[Source records]
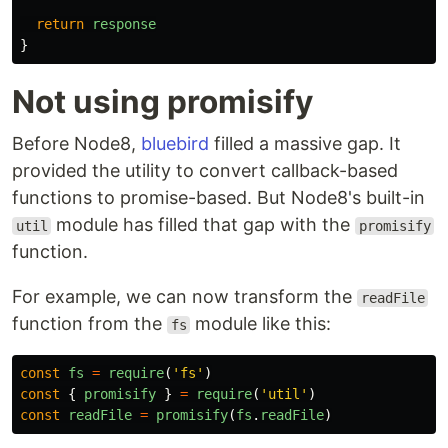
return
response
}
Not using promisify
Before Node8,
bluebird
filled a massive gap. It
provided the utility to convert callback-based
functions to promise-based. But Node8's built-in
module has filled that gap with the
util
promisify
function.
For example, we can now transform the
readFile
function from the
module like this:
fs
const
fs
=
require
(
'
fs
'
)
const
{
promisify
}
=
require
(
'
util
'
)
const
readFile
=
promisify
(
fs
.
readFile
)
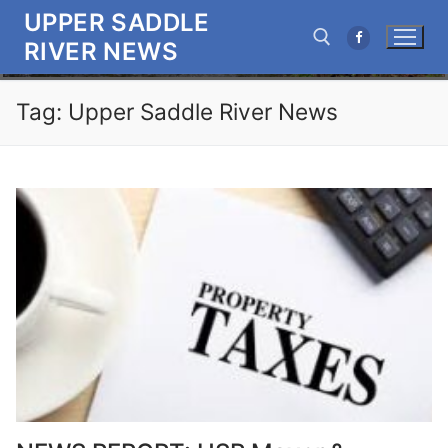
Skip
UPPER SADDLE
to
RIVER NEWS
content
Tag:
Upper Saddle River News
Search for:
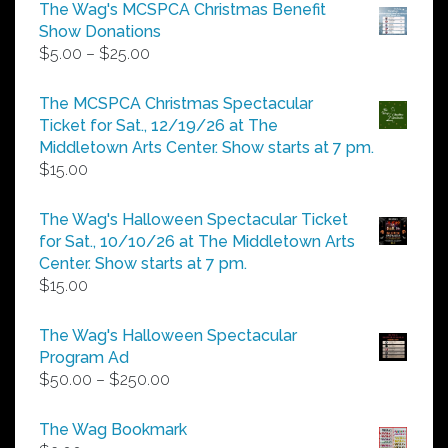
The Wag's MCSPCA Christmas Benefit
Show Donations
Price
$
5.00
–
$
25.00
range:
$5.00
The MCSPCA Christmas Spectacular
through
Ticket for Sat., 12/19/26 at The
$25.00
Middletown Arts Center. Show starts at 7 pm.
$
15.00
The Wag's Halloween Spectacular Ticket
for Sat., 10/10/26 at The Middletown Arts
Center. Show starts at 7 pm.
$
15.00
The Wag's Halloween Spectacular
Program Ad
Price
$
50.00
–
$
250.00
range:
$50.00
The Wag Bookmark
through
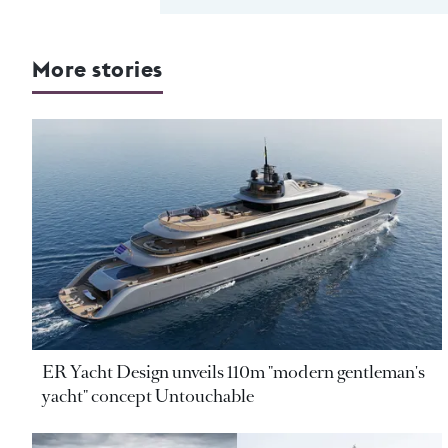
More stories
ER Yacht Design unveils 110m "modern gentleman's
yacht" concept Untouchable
--
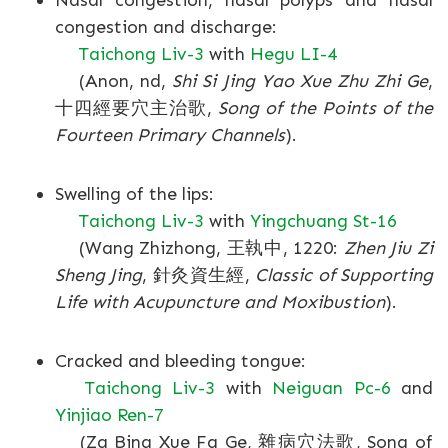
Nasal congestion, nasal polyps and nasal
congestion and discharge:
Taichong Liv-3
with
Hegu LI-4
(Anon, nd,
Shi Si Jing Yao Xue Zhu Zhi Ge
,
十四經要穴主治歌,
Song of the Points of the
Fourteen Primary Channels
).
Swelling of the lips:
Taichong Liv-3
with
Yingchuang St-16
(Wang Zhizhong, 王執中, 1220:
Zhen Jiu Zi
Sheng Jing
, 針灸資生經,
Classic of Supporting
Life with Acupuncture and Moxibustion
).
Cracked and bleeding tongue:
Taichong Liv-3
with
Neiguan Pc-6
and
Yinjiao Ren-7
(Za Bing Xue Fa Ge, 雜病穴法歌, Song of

■ EXERCISE DIRECTIONS ■
Search the records above for "Spectacular" and copy every line that has it.

■ EXERCISE ANSWER ■
The MCSPCA Christmas Spectacular
The Wag's Halloween Spectacular Ticket
The Wag's Halloween Spectacular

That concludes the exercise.